Activity: Nothing in the records may be changed; retype them in full.

***** Stored data

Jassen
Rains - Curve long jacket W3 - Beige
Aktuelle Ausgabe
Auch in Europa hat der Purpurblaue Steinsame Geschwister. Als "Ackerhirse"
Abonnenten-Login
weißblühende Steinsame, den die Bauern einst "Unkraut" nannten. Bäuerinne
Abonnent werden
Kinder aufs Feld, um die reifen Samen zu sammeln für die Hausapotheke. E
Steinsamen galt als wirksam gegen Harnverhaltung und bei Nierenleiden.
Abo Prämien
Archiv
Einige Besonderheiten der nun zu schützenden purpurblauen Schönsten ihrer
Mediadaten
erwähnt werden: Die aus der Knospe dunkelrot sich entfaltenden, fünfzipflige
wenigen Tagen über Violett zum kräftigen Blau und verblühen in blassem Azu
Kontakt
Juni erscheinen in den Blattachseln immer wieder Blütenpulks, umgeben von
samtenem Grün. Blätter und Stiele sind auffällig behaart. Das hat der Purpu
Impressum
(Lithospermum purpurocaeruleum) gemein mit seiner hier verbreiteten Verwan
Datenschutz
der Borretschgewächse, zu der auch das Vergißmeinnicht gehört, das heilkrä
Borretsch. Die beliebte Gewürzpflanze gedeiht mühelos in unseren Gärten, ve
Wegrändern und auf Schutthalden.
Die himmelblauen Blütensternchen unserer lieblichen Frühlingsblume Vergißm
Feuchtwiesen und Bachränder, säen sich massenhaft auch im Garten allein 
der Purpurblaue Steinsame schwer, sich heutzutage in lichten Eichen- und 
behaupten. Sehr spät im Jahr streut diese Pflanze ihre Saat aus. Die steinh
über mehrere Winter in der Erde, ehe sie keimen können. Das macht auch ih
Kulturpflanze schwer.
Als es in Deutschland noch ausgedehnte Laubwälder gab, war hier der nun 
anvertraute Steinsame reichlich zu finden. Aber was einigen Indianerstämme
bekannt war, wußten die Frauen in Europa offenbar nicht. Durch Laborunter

**********

Task output:
Jassen
Rains - Curve long jacket W3 - Beige
Aktuelle Ausgabe
Auch in Europa hat der Purpurblaue Steinsame Geschwister. Als "Ackerhirse"
Abonnenten-Login
weißblühende Steinsame, den die Bauern einst "Unkraut" nannten. Bäuerinne
Abonnent werden
Kinder aufs Feld, um die reifen Samen zu sammeln für die Hausapotheke. E
Steinsamen galt als wirksam gegen Harnverhaltung und bei Nierenleiden.
Abo Prämien
Archiv
Einige Besonderheiten der nun zu schützenden purpurblauen Schönsten ihrer
Mediadaten
erwähnt werden: Die aus der Knospe dunkelrot sich entfaltenden, fünfzipflige
wenigen Tagen über Violett zum kräftigen Blau und verblühen in blassem Azu
Kontakt
Juni erscheinen in den Blattachseln immer wieder Blütenpulks, umgeben von
samtenem Grün. Blätter und Stiele sind auffällig behaart. Das hat der Purpu
Impressum
(Lithospermum purpurocaeruleum) gemein mit seiner hier verbreiteten Verwan
Datenschutz
der Borretschgewächse, zu der auch das Vergißmeinnicht gehört, das heilkrä
Borretsch. Die beliebte Gewürzpflanze gedeiht mühelos in unseren Gärten, ve
Wegrändern und auf Schutthalden.
Die himmelblauen Blütensternchen unserer lieblichen Frühlingsblume Vergißm
Feuchtwiesen und Bachränder, säen sich massenhaft auch im Garten allein 
der Purpurblaue Steinsame schwer, sich heutzutage in lichten Eichen- und 
behaupten. Sehr spät im Jahr streut diese Pflanze ihre Saat aus. Die steinh
über mehrere Winter in der Erde, ehe sie keimen können. Das macht auch ih
Kulturpflanze schwer.
Als es in Deutschland noch ausgedehnte Laubwälder gab, war hier der nun 
anvertraute Steinsame reichlich zu finden. Aber was einigen Indianerstämme
bekannt war, wußten die Frauen in Europa offenbar nicht. Durch Laborunter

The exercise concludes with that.